Y, ahora, al escribir todo esto, me estoy dando cuenta de que, en realidad, estas letras no son más que parte de la terapia para curarme, pues pienso que quizá el identificar, reconocer y focalizar, puede ayudarme a soñar más concretamente y a crear las condiciones que necesita mi revolu’ interior para nacer y sacarme de esta terrible convalecencia, de esta no-muerte tan lenta y larga, y llevarme a la acción de nuevo, a esta pelea que es la vida, al gesto teatral del deslizar-se y penetrar en algunas cosas.

Pero el nuevo virus zombi no cesa, es una constante amenaza que estamos sufriendo todas desde quién sabe cuándo, y que no todo el mundo es capaz de identificar del mismo modo y vencer. Por eso advierto de su existencia y narro mi experiencia, por dar a conocer un poco más el arduo rol que sin otro remedio debemos ejercer, por esbozar un poco otra de las dimensiones de ataque a la vida que está utilizando el capitalismo. Así, invito a la precaución que hay en la formación crítica y a la cura que hay en lucha anticapitalista.

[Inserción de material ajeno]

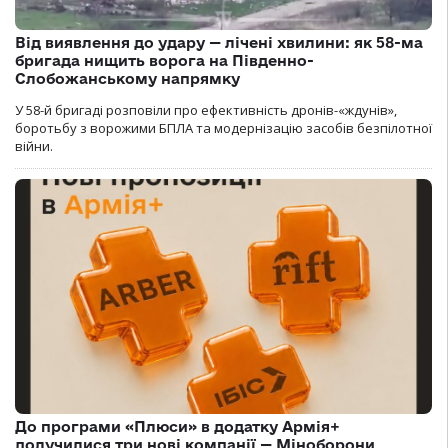
Від виявлення до удару — лічені хвилини: як 58-ма
бригада нищить ворога на Південно-
Слобожанському напрямку
У 58-й бригаді розповіли про ефективність дронів-«ждунів»,
боротьбу з ворожими БПЛА та модернізацію засобів безпілотної
війни.
До програми «Плюси» в додатку Армія+
долучилися три нові компанії — Міноборони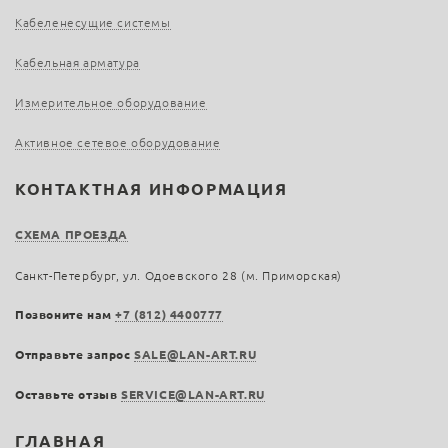
Кабеленесущие системы
Кабельная арматура
Измерительное оборудование
Активное сетевое оборудование
КОНТАКТНАЯ ИНФОРМАЦИЯ
СХЕМА ПРОЕЗДА
Санкт-Петербург, ул. Одоевского 28 (м. Приморская)
Позвоните нам
+7 (812) 4400777
Отправьте запрос
SALE@LAN-ART.RU
Оставьте отзыв
SERVICE@LAN-ART.RU
ГЛАВНАЯ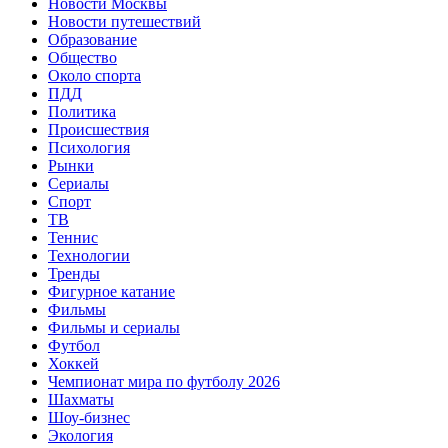
Новости Москвы
Новости путешествий
Образование
Общество
Около спорта
ПДД
Политика
Происшествия
Психология
Рынки
Сериалы
Спорт
ТВ
Теннис
Технологии
Тренды
Фигурное катание
Фильмы
Фильмы и сериалы
Футбол
Хоккей
Чемпионат мира по футболу 2026
Шахматы
Шоу-бизнес
Экология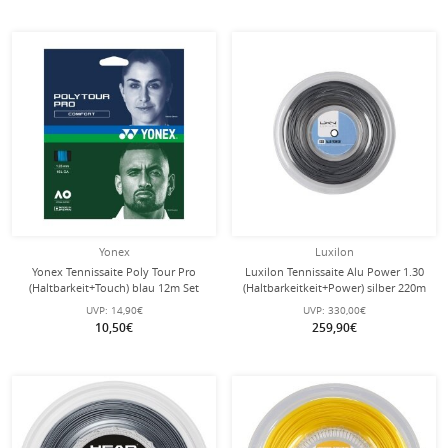
Yonex
Luxilon
Yonex Tennissaite Poly Tour Pro
Luxilon Tennissaite Alu Power 1.30
(Haltbarkeit+Touch) blau 12m Set
(Haltbarkeitkeit+Power) silber 220m
Rolle
UVP:
14,90€
UVP:
330,00€
10,50€
259,90€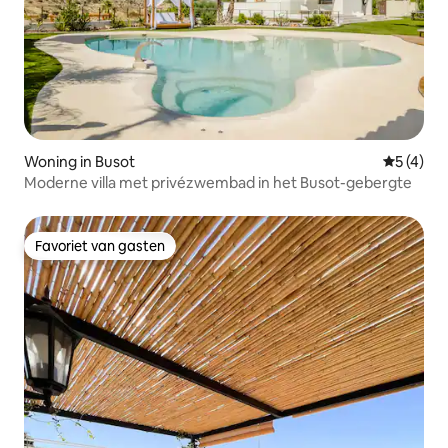
Woning in Busot
Gemiddeld
5 (4)
Moderne villa met privézwembad in het Busot-gebergte
Favoriet van gasten
Favoriet van gasten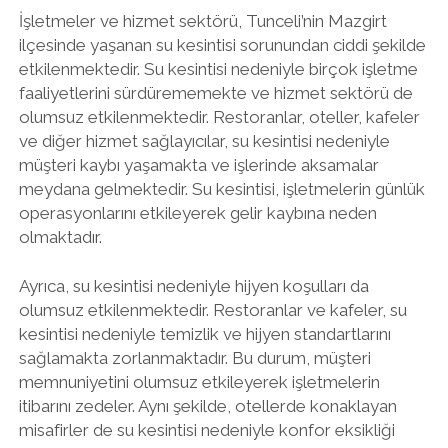
İşletmeler ve hizmet sektörü, Tunceli’nin Mazgirt
ilçesinde yaşanan su kesintisi sorunundan ciddi şekilde
etkilenmektedir. Su kesintisi nedeniyle birçok işletme
faaliyetlerini sürdürememekte ve hizmet sektörü de
olumsuz etkilenmektedir. Restoranlar, oteller, kafeler
ve diğer hizmet sağlayıcılar, su kesintisi nedeniyle
müşteri kaybı yaşamakta ve işlerinde aksamalar
meydana gelmektedir. Su kesintisi, işletmelerin günlük
operasyonlarını etkileyerek gelir kaybına neden
olmaktadır.
Ayrıca, su kesintisi nedeniyle hijyen koşulları da
olumsuz etkilenmektedir. Restoranlar ve kafeler, su
kesintisi nedeniyle temizlik ve hijyen standartlarını
sağlamakta zorlanmaktadır. Bu durum, müşteri
memnuniyetini olumsuz etkileyerek işletmelerin
itibarını zedeler. Aynı şekilde, otellerde konaklayan
misafirler de su kesintisi nedeniyle konfor eksikliği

Por último, para ayudar a detectar este virus, voy a enumerar algunos de los que yo considero síntomas: tos, urticaria, mirada perdida, un constante nihilismo ensordecedor, repentino gusto por placeres vacíos típicos de las hipsters o modernas (como Sala Apolo o Twitter), tedio, un efímero alivio en el vino blanco, dificultad para mantener conversaciones y sobre todo para escuchar (o comprender), pesadillas introspectivas cada noche, brotes de lokurita (con k) que son leídos como nerviosismo, payasería o borrachera, etc. Sin embargo, no hay que olvidar que el virus zombi es más mental que físico; el cuerpo físico no es más que reacción, la creación y recreación está en la mente, en el sueño, en la enajenación del pensamiento pervertido. Es importante también saber que en especial es peligroso este virus en agosto, justamente cuando las defensas del discurso crítico político están más bajas, cuando el activismo se congela, cuando la lucha de clase se deja eclipsar por el sexo y las drogas (placeres muy amigos también de la quinta dimensión); así es que debemos estar mucho más atentas durante esta época, compañeras, el nuevo virus zombi se mueve entre nosotras.